• PROMPT:
Pick each line containing the word "Auto" out of the data below.

• PROVIDED RECORDS:
******************************
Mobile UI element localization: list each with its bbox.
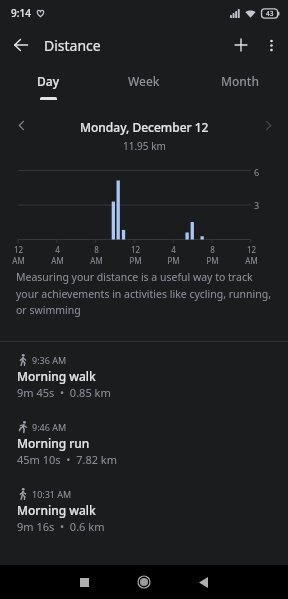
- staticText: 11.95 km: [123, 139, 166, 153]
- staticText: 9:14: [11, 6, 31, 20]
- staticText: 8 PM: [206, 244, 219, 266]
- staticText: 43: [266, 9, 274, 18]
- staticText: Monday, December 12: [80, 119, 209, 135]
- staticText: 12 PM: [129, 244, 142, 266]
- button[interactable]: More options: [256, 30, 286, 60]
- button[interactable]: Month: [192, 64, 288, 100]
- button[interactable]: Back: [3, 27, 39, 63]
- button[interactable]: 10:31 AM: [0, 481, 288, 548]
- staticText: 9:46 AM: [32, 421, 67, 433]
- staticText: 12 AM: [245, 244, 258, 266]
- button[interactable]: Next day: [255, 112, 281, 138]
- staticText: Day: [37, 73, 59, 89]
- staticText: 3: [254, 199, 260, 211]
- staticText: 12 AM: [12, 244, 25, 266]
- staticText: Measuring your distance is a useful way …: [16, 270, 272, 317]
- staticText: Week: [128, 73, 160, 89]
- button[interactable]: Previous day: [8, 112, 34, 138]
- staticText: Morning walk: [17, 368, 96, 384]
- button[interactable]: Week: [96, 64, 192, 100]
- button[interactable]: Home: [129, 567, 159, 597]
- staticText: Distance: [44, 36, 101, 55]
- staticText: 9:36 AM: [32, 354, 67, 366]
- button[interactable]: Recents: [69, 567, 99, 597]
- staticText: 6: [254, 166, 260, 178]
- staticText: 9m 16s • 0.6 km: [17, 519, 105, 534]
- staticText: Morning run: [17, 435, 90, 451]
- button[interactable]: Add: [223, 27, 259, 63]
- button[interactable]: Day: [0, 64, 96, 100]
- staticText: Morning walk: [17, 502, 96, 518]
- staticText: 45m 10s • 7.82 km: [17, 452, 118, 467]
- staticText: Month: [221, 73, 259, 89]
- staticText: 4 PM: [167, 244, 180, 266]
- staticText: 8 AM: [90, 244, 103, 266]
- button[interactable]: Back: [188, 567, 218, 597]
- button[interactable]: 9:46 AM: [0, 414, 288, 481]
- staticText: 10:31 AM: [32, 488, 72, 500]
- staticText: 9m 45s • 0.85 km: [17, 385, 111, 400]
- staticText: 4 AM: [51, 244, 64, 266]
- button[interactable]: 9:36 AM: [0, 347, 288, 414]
******************************
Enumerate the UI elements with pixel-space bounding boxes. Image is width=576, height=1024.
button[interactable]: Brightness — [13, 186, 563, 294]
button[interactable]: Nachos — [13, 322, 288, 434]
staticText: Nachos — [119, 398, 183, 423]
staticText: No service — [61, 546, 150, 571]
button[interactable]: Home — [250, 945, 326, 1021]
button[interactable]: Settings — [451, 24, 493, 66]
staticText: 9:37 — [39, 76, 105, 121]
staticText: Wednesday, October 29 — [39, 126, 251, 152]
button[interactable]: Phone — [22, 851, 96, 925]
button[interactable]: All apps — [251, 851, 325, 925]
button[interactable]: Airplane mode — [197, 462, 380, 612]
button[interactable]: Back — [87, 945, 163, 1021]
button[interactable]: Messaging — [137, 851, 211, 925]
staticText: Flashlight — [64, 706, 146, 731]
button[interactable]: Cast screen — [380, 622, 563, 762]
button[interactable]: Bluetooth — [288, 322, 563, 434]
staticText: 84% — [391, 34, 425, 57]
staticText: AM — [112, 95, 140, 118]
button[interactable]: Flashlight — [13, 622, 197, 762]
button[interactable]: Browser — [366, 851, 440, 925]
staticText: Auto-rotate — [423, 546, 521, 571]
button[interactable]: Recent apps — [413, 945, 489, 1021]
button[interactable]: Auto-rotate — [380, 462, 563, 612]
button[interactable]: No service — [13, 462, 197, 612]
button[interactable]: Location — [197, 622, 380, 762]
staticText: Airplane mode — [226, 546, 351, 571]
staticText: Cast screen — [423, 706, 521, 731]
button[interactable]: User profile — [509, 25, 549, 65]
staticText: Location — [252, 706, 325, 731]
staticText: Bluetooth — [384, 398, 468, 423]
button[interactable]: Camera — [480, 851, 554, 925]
******************************
• COMPLETED EXERCISE:
staticText: Auto-rotate — [423, 546, 521, 571]
button[interactable]: Auto-rotate — [380, 462, 563, 612]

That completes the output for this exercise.